Like I said, this is me venting.....I know I probably sound negative and harsh and tomorrow or the next day, I might re-read this and regret it.....but this is how I have been feeling for a while now.  I don't hate anyone....I really don't......I wish them nothing but the best, but let me not be a part of it.  As long as he is my husband, I am a part in some way, shape or form.   I know I did everything I could to save my marriage, even in the moments where I honestly didn't want to save it.  God had put it in my heart to fight and I did, and I did everything I possibly could, and I know God and everyone around me saw it and knew.  But its time!!!!! God has released me from fighting and I really just feel like He is the one has been pushing me to fight to get this done with.  I know God is against divorce and I know where this part alot of Christians will disagree with, but I know my heart and I know that I am at peace and have been praying about it and this is where I feel led to push.  I know Mark isn't going to do it, unless I stay on him.....this was my marriage.   Even with the money situation, I honestly had no intentions on taking his half.  Never even crossed my mind, until one day, it dawned on me......I'm never going to see this, and if I do, its going to be a pain.  I prayed about it, for weeks and I didn't even deposit the money until a few days after I told him, because I was still praying about it.  He hasn't shown me that he is going by his word.  He didn't get the divorce without me saying anything.  He didn't give me money in bulk, as a payment to his settlement.  Yes, he helped me a couple of times and has given me $20.00 or so and even when my grandpa needed money for medicine he gave me some money.

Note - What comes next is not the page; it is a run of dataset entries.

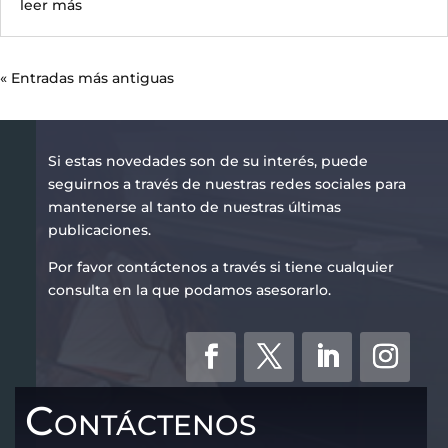
leer más
« Entradas más antiguas
Si estas novedades son de su interés, puede
seguirnos a través de nuestras redes sociales para
mantenerse al tanto de nuestras últimas
publicaciones.
Por favor contáctenos a través si tiene cualquier
consulta en la que podamos asesorarlo.
Contáctenos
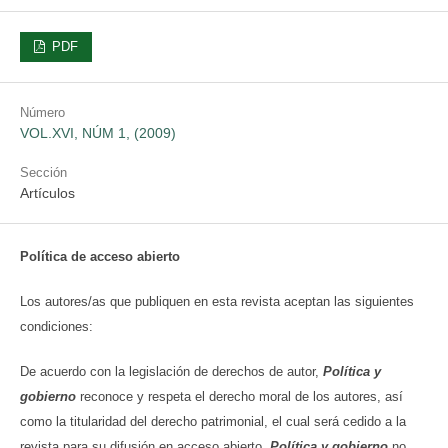
PDF
Número
VOL.XVI, NÚM 1, (2009)
Sección
Artículos
Política de acceso abierto
Los autores/as que publiquen en esta revista aceptan las siguientes
condiciones:
De acuerdo con la legislación de derechos de autor,
Política y
gobierno
reconoce y respeta el derecho moral de los autores, así
como la titularidad del derecho patrimonial, el cual será cedido a la
revista para su difusión en acceso abierto.
Política y gobierno
no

I'm thankful, don't me wrong.  He also helped me when I had my appendix out, and went out and got us food and went to the store for us.  I also deducted it from what he owed me.  His kind heart at the time, was to help us and I am thankful.  He has a kind heart, one of the things I fell in love with him for, but now I cant be nice, because its not working.

If he looks me and really thinks that I'm being a bitch or that I'm being mean or that I took his money and ran and blew it all, then he really has his lost  his mind.  If he really knew me and the person he was married too, he knows I'm not cold hearted like that.  I did this to save my butt.....he agreed on my settlement, which mind you, I got less than what I could of fought for, but it wasn't about that, it was about what I really needed.  I could of made their lives miserable  over this past year.  I could of caused unnecessary drama if I wanted too.  But I can honestly say, that I was pretty nice and treated them with respect for the circumstance.  I could of been this crazy bat out of hell, but I wasn't.  I'm proud of myself, lol.  I'm proud that I'm standing up for myself, that I'm taking these matters into my own hands, because they need to be done.  I want God to be proud of me, that I did wait until my divorce was final.  I'm trying to be a loyal wife to God.  I'm still married, Marks still married.  Mark is still a married man in Gods eyes, sleeping and moving with another woman, and for some reason, I'm sure everyone around him is justifying it.  Oh your not married anymore, its just a piece of paper, you don't love her anymore.  IVE HEARD THEM ALL TOO ON MY SIDE!!! Ive had the guys try to sweet talk me and try to convince me that I'm not and its okay to do this and that, but I just simply look at my ring and know I am.  I wear my ring to remind myself that I am married.......my promise to God to remain faithful.  I know I wasn't faithful in the past, but like I said before, I have asked God to forgive me and I don't want to do it again.  Just because you might mess up, once, twice or more, doesn't mean you don't change to make it right (now).  Even when I told God I was going to be a faithful wife, I had messed up, and God had put it on my heart to not do it again and once again asked for forgiveness and not put myself in that situation again.  I know I am human and make mistakes, but I also have to change my surroundings or my temptations and not do it again.  God knows my heart and knows I want to do whats right.  I know I say that alot, but its true.  I can feel God blessing me because he knows that I want to do his will.  He knows I fall short and I sin.....but he knows I want to do what makes him happy.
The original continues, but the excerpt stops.